"Of course"

I admit my brain is probably fried worse than KFC, but I am not able to follow why CFAI text says “of course a little more than…” in the examples in volume 5 pages 407 (example 11) and 413 (example 12).

“Of course, a little more than 100 basis points of this amount is the spread.” They are referring to how borrowers and lenders get the various different rates by buying interest rate calls and puts, respectively, when taking out or making LIBOR-based loans. E.g. the quote comes from example 12 where a lender can lend at LIBOR + 100 bp. So what’s with the “little more than…” part?

Anyone?

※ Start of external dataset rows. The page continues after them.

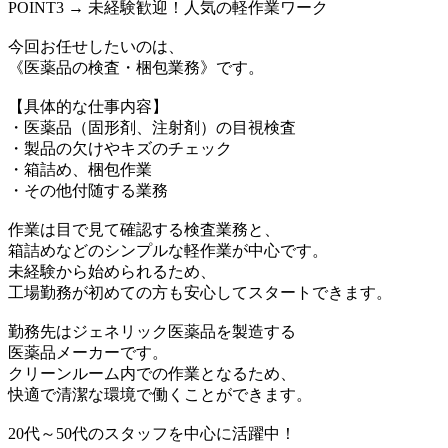
POINT3 → 未経験歓迎！人気の軽作業ワーク
今回お任せしたいのは、
《医薬品の検査・梱包業務》です。
【具体的な仕事内容】
・医薬品（固形剤、注射剤）の目視検査
・製品の欠けやキズのチェック
・箱詰め、梱包作業
・その他付随する業務
作業は目で見て確認する検査業務と、
箱詰めなどのシンプルな軽作業が中心です。
未経験から始められるため、
工場勤務が初めての方も安心してスタートできます。
勤務先はジェネリック医薬品を製造する
医薬品メーカーです。
クリーンルーム内での作業となるため、
快適で清潔な環境で働くことができます。
20代～50代のスタッフを中心に活躍中！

Bueller?

I wish that I had the curriculum so that I could reply sensibly to this.

you started at day 0, counted up the call premium to day the loan was taken out … at the LIBOR from the day you took the call option.

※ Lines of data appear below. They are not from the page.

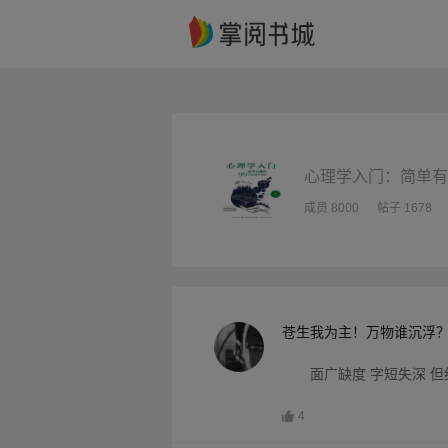
心理学入门：简单有
成员 8000
帖子 1678
苍生我为主！万物谁沉浮
面广缺度 字短失深 
4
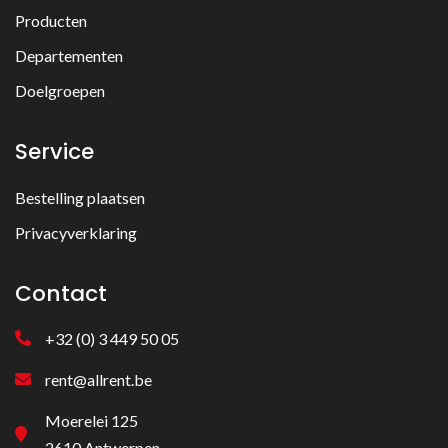
Producten
Departementen
Doelgroepen
Service
Bestelling plaatsen
Privacyverklaring
Contact
+32 (0) 3 449 50 05
rent@allrent.be
Moerelei 125
2610 Antwerpen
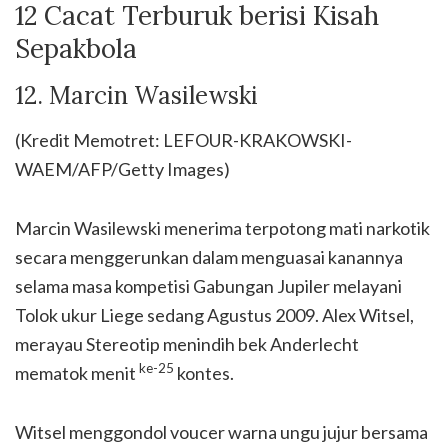
12 Cacat Terburuk berisi Kisah
Sepakbola
12. Marcin Wasilewski
(Kredit Memotret: LEFOUR-KRAKOWSKI-
WAEM/AFP/Getty Images)
Marcin Wasilewski menerima terpotong mati narkotik
secara menggerunkan dalam menguasai kanannya
selama masa kompetisi Gabungan Jupiler melayani
Tolok ukur Liege sedang Agustus 2009. Alex Witsel,
merayau Stereotip menindih bek Anderlecht
ke-25
mematok menit
kontes.
Witsel menggondol voucer warna ungu jujur bersama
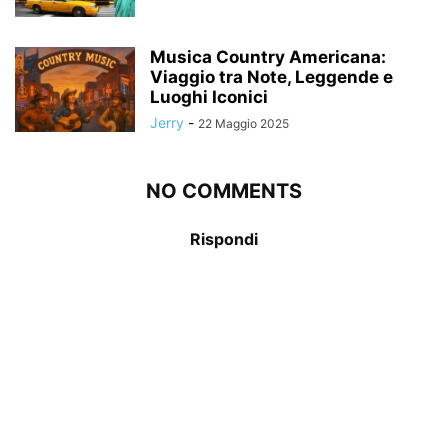
Musica Country Americana:
Viaggio tra Note, Leggende e
Luoghi Iconici
Jerry
-
22 Maggio 2025
NO COMMENTS
Rispondi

Then you calculate a EAR number for the period of the loan and calculate a annual EAR.

The spread on the loan / borrowing = LIBOR + Spread.

In the End when the Call is in the money - EAR = a little more than that. e…g when LIBOR was 6%, 3% spread and you had a ending EAR of 9.25%…

Thanks CP. This can probably wait till after the exam , but I have a little problem with CFAI saying “of course”. It’s not obvious to me why the actual spread should exceed theoretical spread (I understand it does.)

S2000,

these are the examples where a borrower buys an interest call option by paying a premium P, to protect against a rising rate for a LIBOR + spread loan. (Or a lender buying an interest rate put to protect against falling rates on a floating rate loan.)

I am guessing it’s something like this: If the loan is L, call premium is FV§ on the day of the loan, so the effective loan amount would be L - FV§. If rates rise, it will guarantee a rate = LIBOR + S, but the principal amount is less by FV§, so the effective rate is slightly more than LIBOR + S. (Similarly for the put where the effective loan amount is L + FV§ and rates fall.)

1recho

“Of coarse, a little more than 100/300 bp of this amount is the spread”

Here CFAI is referring to the spread calculated from the effective rate shown in the calculation

The effective rate, in example 11 is in the first case say, is 9.25% or .0925. This is the case when LIBOR is 6% on Feb 15. Now, we should expect to lock the 300bp based on the call we just purchase on excercise rate of 5%.

However, you will notice that the actual spead is 325bp (9.25-6.00) as opposed to 300bp we locked.

Therefore the cirriculum says the spread in effect is “a little more than” in this case 25bp that 300, due to the call premium.